» WORK TO BE COMPLETED
Your answer must be an exact copy of the data below, minus any pictures.

Page-level text extractions:
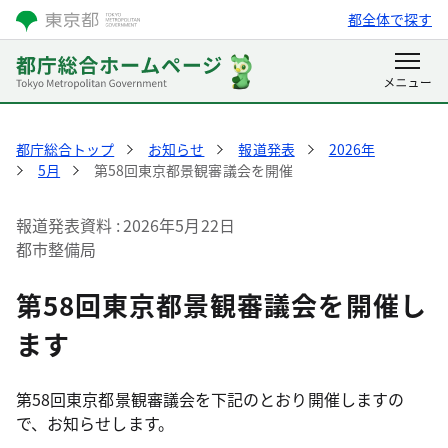
都全体で探す
都庁総合トップ
お知らせ
報道発表
2026年
5月
第58回東京都景観審議会を開催
報道発表資料
2026年5月22日
都市整備局
第58回東京都景観審議会を開催し
ます
第58回東京都景観審議会を下記のとおり開催しますの
で、お知らせします。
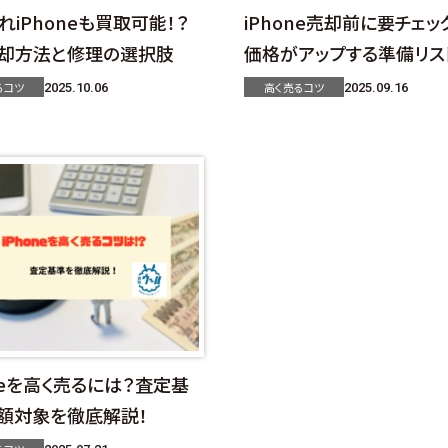
れiPhoneも買取可能！？
iPhone売却前に要チェッ
却方法と修理の選択肢
価格がアップする準備リス
るコツ
高く売るコツ
2025.10.06
2025.09.16
oneを高く売るには？査定基
額対象を徹底解説！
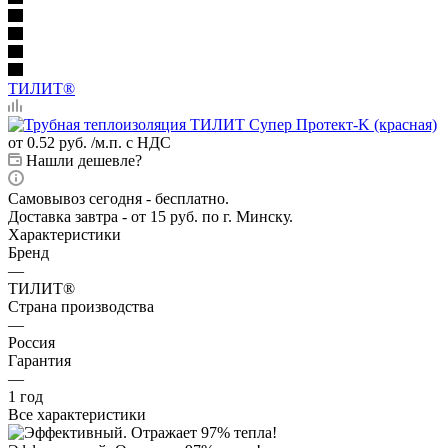
ТИЛИТ®
от
0.52 руб.
/м.п. с НДС
Нашли дешевле?
Самовывоз сегодня - бесплатно.
Доставка завтра - от 15 руб. по г. Минску.
Характеристики
Бренд
—
ТИЛИТ®
Страна производства
—
Россия
Гарантия
—
1 год
Все характеристики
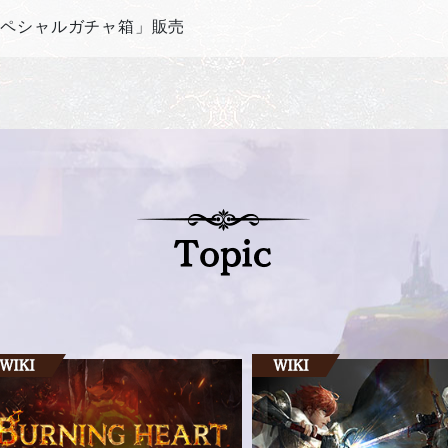
スペシャルガチャ箱」販売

» RESULT FOR THIS TASK
都全体で探す
都庁総合トップ
お知らせ
報道発表
2026年
5月
第58回東京都景観審議会を開催
報道発表資料
2026年5月22日
都市整備局
第58回東京都景観審議会を開催し
ます
第58回東京都景観審議会を下記のとおり開催しますの
で、お知らせします。
れiPhoneも買取可能！？
iPhone売却前に要チェッ
却方法と修理の選択肢
価格がアップする準備リス
るコツ
高く売るコツ
2025.10.06
2025.09.16
oneを高く売るには？査定基
額対象を徹底解説！
ТИЛИТ®
от
0.52 руб.
/м.п. с НДС
Нашли дешевле?
Самовывоз сегодня - бесплатно.
Доставка завтра - от 15 руб. по г. Минску.
Характеристики
Бренд
—
ТИЛИТ®
Страна производства
—
Россия
Гарантия
—
1 год
Все характеристики
スペシャルガチャ箱」販売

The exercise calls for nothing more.